■ **How to complete this task**
Go through the listing below and gather every line with the word "Resumen".

■ **The input**
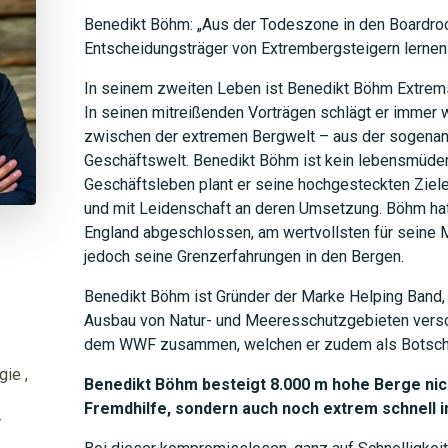
Benedikt Böhm: „Aus der Todeszone in den Boardr
Entscheidungsträger von Extrembergsteigern lernen
In seinem zweiten Leben ist Benedikt Böhm Extrems
In seinen mitreißenden Vorträgen schlägt er immer 
zwischen der extremen Bergwelt – aus der sogenan
Geschäftswelt. Benedikt Böhm ist kein lebensmüder 
Geschäftsleben plant er seine hochgesteckten Ziele
und mit Leidenschaft an deren Umsetzung. Böhm hat
England abgeschlossen, am wertvollsten für seine
jedoch seine Grenzerfahrungen in den Bergen.
Benedikt Böhm ist Gründer der Marke Helping Band,
Ausbau von Natur- und Meeresschutzgebieten versch
dem WWF zusammen, welchen er zudem als Botschaft
gie
,
Benedikt Böhm besteigt 8.000 m hohe Berge nic
Fremdhilfe, sondern auch noch extrem schnell 
r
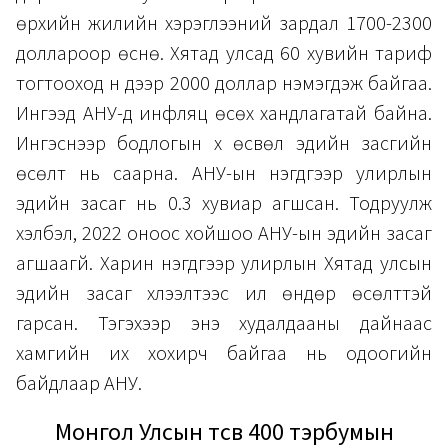
өрхийн жилийн хэрэглээний зардал 1700-2300
доллароор өснө. Хятад улсад 60 хувийн тариф
тогтооход үүн дээр 2000 доллар нэмэгдэж байгаа.
Ингээд АНУ-д инфляц өсөх хандлагатай байна.
Ингэснээр бодлогын хүү өсвөл эдийн засгийн
өсөлт нь саарна. АНУ-ын нэгдүгээр улирлын
эдийн засаг нь 0.3 хувиар агшсан. Тодруулж
хэлбэл, 2022 оноос хойшоо АНУ-ын эдийн засаг
агшаагүй. Харин нэгдүгээр улирлын Хятад улсын
эдийн засаг хүлээлтээс илүү өндөр өсөлттэй
гарсан. Тэгэхээр энэ худалдааны дайнаас
хамгийн их хохирч байгаа нь одоогийн
байдлаар АНУ.
Монгол Улсын төсөв 400 тэрбумын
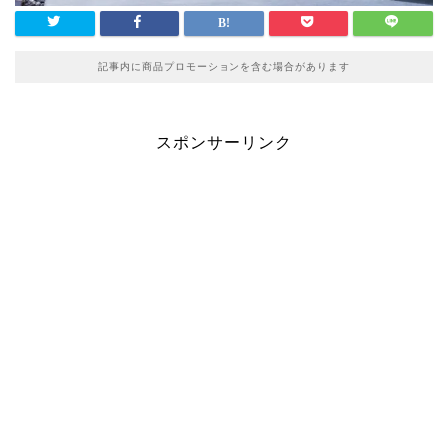
記事内に商品プロモーションを含む場合があります
スポンサーリンク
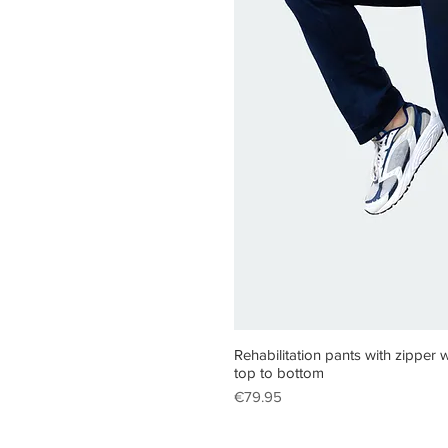
Quick V
Rehabilitation pants with zippe
top to bottom
Price
€79.95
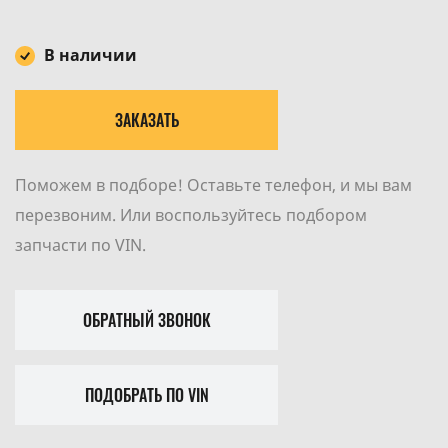
В наличии
ЗАКАЗАТЬ
Поможем в подборе! Оставьте телефон, и мы вам
перезвоним. Или воспользуйтесь подбором
запчасти по VIN.
ОБРАТНЫЙ ЗВОНОК
ПОДОБРАТЬ ПО VIN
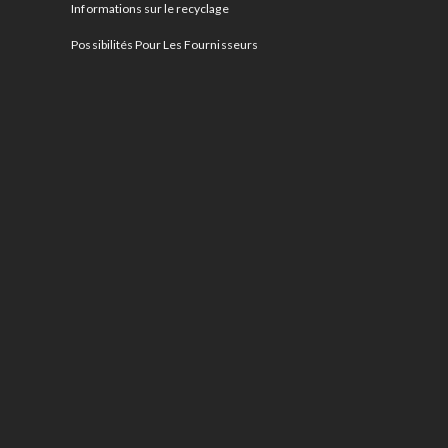
Informations sur le recyclage
Possibilités Pour Les Fournisseurs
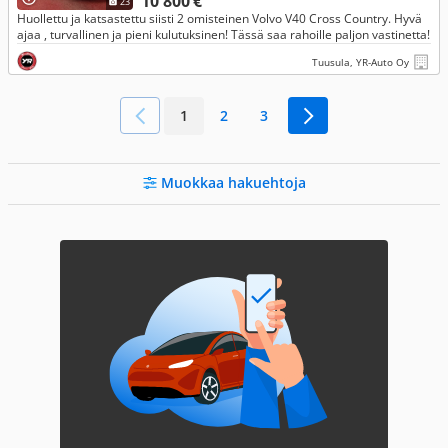
10 800 €
23
Huollettu ja katsastettu siisti 2 omisteinen Volvo V40 Cross Country. Hyvä
ajaa , turvallinen ja pieni kulutuksinen! Tässä saa rahoille paljon vastinetta!
Tuusula, YR-Auto Oy
1
2
3
Muokkaa hakuehtoja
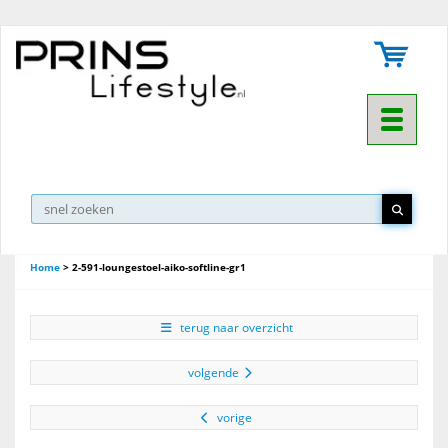
Toggle na
Home
>
2-591-loungestoel-aiko-softline-gr1
terug naar overzicht
volgende
vorige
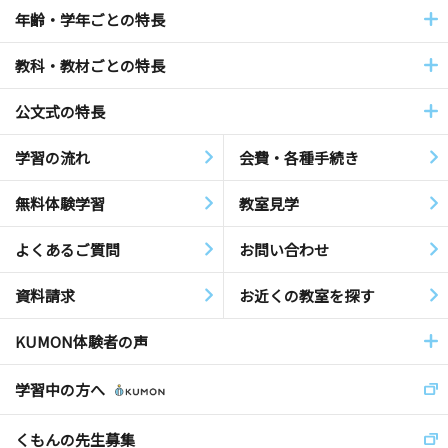
年齢・学年ごとの特長
教科・教材ごとの特長
公文式の特長
学習の流れ
会費・各種手続き
無料体験学習
教室見学
よくあるご質問
お問い合わせ
資料請求
お近くの教室を探す
KUMON体験者の声
学習中の方へ
くもんの先生募集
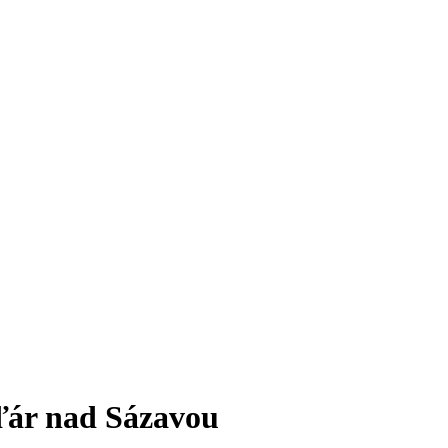
ďár nad Sázavou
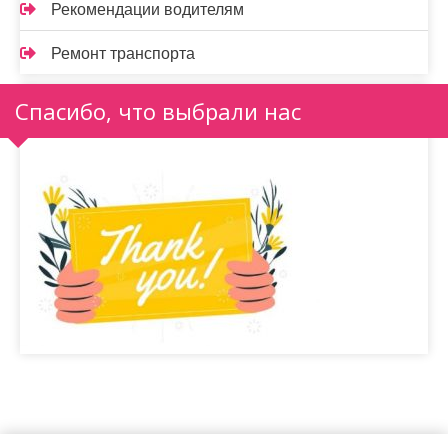
Рекомендации водителям
Ремонт транспорта
Спасибо, что выбрали нас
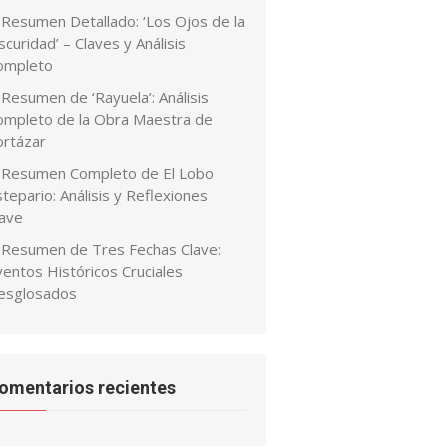
Resumen Detallado: ‘Los Ojos de la
curidad’ – Claves y Análisis
ompleto
Resumen de ‘Rayuela’: Análisis
ompleto de la Obra Maestra de
ortázar
Resumen Completo de El Lobo
tepario: Análisis y Reflexiones
lave
Resumen de Tres Fechas Clave:
ventos Históricos Cruciales
esglosados
omentarios recientes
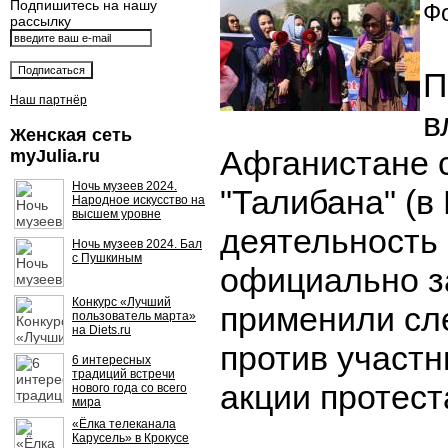
Подпишитесь на нашу
Фо
рассылку
П
Наш партнёр
в
Женская сеть
Афганистане 
myJulia.ru
Ночь музеев 2024.
"Талибана" (в
Народное искусство на
высшем уровне
деятельность
Ночь музеев 2024. Бал
с Пушкиным
официально з
Конкурс «Лучший
применили сл
пользователь марта»
на Diets.ru
против участн
6 интересных
традиций встречи
акции протест
нового года со всего
мира
«Ёлка телеканала
Карусель» в Крокусе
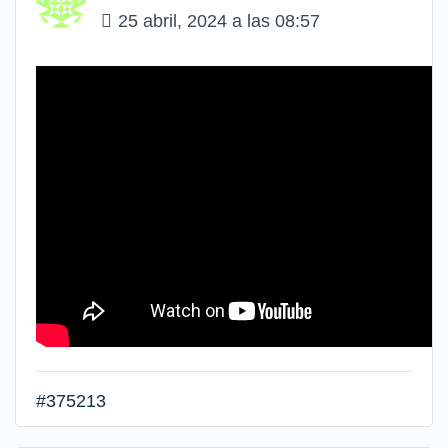
25 abril, 2024 a las 08:57
#375213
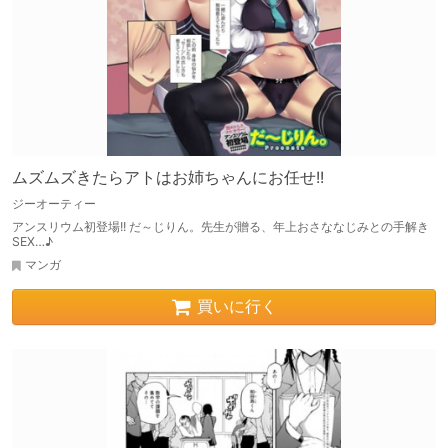
ムズムズきたらアトはお姉ちゃんにお任せ!!
ジーオーティー
アンスリウム初登場!! だ～じりん。先生が贈る、年上おさななじみとの手解き
SEX…♪
マンガ
買いに行く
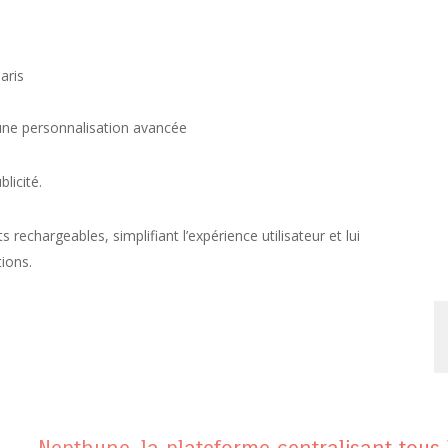
aris
une personnalisation avancée
licité.
rechargeables, simplifiant l’expérience utilisateur et lui
ions.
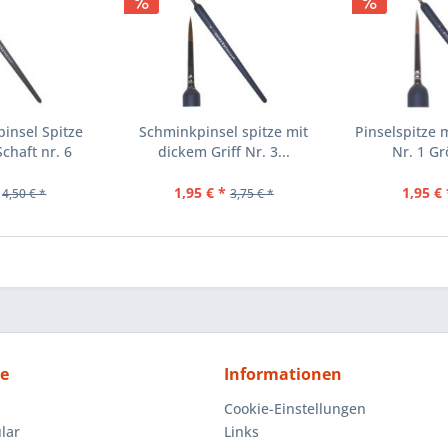
insel Spitze
Schminkpinsel spitze mit
Pinselspitze 
chaft nr. 6
dickem Griff Nr. 3...
Nr. 1 G
1,95 € *
1,95 € 
4,50 € *
3,75 € *
ce
Informationen
Cookie-Einstellungen
lar
Links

■ **Answer below**
Resumen Detallado: ‘Los Ojos de la
Resumen de ‘Rayuela’: Análisis
Resumen Completo de El Lobo
Resumen de Tres Fechas Clave:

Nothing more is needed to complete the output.